On September 4, 2015, the Department of Justice announced that Columbus Regional Healthcare System, a large Georgia hospital system, and Dr. Andrew Pippas, one of the System’s employed oncologists, agreed to pay a maximum of $35 million and $425,000 respectively to settle a whistleblower case alleging violations of the federal False Claims Act and the federal physician self-referral prohibition or “Stark” law. Click here to view a link to the Department of Justice Press Release.
While the large settlement amounts grab attention, it is equally fascinating to read the various claims of wrongdoing alleged by the whistleblower. These are just allegations, not facts. They describe only one side of the story – the whistleblower’s. They were never proven in court, but they highlight conduct that the government presumably found objectionable. While perhaps there was not definitive evidence – no smoking gun – it appears there was enough “smoke” to pique the interest of the government and cause the Hospital and the physician to choose not to risk going to court.
The allegations included:
- The physician was paid $400,000 per year for two medical directorships.

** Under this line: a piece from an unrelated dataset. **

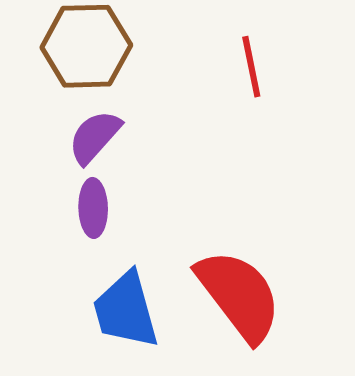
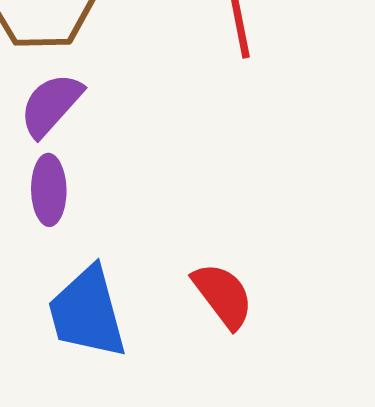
red semicircle: (239, 295) -> (223, 295), size x0.6

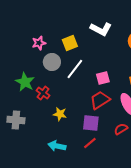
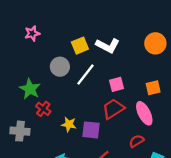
white L-shape: (101, 29) -> (108, 46), moved
pink star: (39, 43) -> (32, 33), moved
red cross: (43, 93) -> (43, 109), moved
purple square: (91, 123) -> (91, 130), moved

He filed time records showing that he performed 60 to 80 hours of work per month, but the validity of these time records were questioned.
- The amount paid to the physician per WRVU varied based upon the E&M level coded; the higher the code the higher the per WRVU payment amount.

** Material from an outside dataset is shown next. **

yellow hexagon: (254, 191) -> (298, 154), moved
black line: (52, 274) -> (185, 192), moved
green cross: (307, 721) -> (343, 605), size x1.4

- The physician had asserted that he was underpaid because his referrals generated millions of dollars for the Hospital in technical fees.
- The physician was paid at least two times the total revenue amount collected for his personally performed services.

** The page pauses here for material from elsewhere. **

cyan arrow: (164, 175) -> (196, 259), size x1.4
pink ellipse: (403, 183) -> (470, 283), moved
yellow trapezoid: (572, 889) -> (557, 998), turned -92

- The physician’s WRVU total included WRVUs attributable to services that were performed by a nurse practitioner and another physician but, nonetheless, billed using the physician’s name and NPI.
- An audit of the physician’s medical records and assigned billing codes charts revealed a 68% coding error rate (meaning that the medical record documentation did not support the code that was billed).
- The physician enlisted the assistance of a major Hospital donor and Board member to apply pressure to Hospital administration to maintain his compensation – which exceeded the 90th percentile of a major national benchmark.
- Multiple directives from Hospital administration had been issued highlighting the importance of physician compensation being fair market value and commercially reasonable – suggesting that the Hospital was keenly aware of the compliance rules, while at the same time ignoring them.
While these allegations are not necessarily fact, they demonstrate the type of conduct the government is interested in pursuing and stopping. This matter also highlights how documentation – or the lack thereof – can give traction to qui tam allegations. What would a review of the documentation of your hospital’s financial relationships with referring physicians reveal? What would a comparison of such physicians’ medical record documentation and the codes billed for the related physicians’ services show? In a qui tam case, it is all about the evidence.